The above is what I am familiar already. Now I am asking a different question about the application of $E_8$ manifold.
My question here is that: Is there some real-world application of $E_8$ manifold, such as in physics or in any branch of science, or in the engineer?
The $E_8$ manifold is the unique compact, simply connected topological 4-manifold with intersection form the $E_8$ lattice.
The $E_8$ manifold has no smooth structure.
The $E_8$ manifold is not triangulable as a simplicial complex.

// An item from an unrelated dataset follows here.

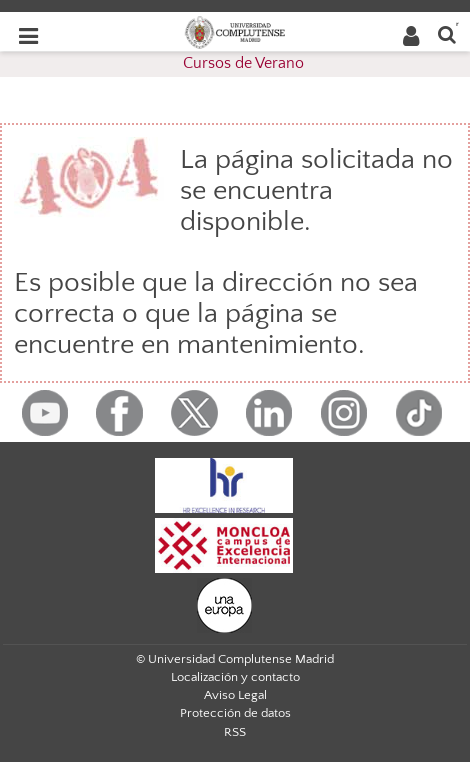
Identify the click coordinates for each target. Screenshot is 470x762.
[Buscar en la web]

The $E_8$ manifold is constructed by first plumbing together disc bundles of Euler number 2 over the sphere, according to the Dynkin diagram for $E_8$. This results in P$E_8$, a 4-manifold with boundary equal to the Poincaré homology sphere. Freedman's theorem on fake 4-balls then says we can cap off this homology sphere with a fake 4-ball to obtain the $E_8$ manifold.
Some refs and introductory level of explanations are welcome! Thanks.